------ RECORDS FOR THIS EXERCISE

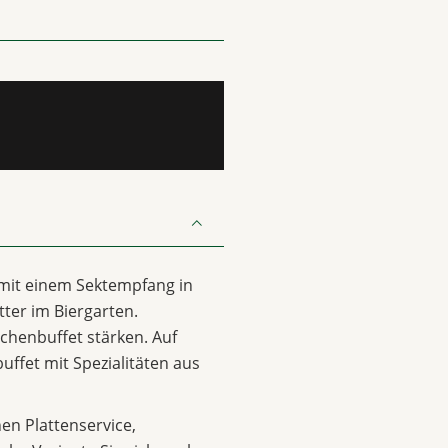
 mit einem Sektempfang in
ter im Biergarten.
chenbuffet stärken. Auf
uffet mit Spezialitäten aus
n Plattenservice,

------------

> **TRY IT**
For the data above, return an exact copy that contains no pictures.

> **TASK ANSWER**
 mit einem Sektempfang in
ter im Biergarten.
chenbuffet stärken. Auf
uffet mit Spezialitäten aus
n Plattenservice,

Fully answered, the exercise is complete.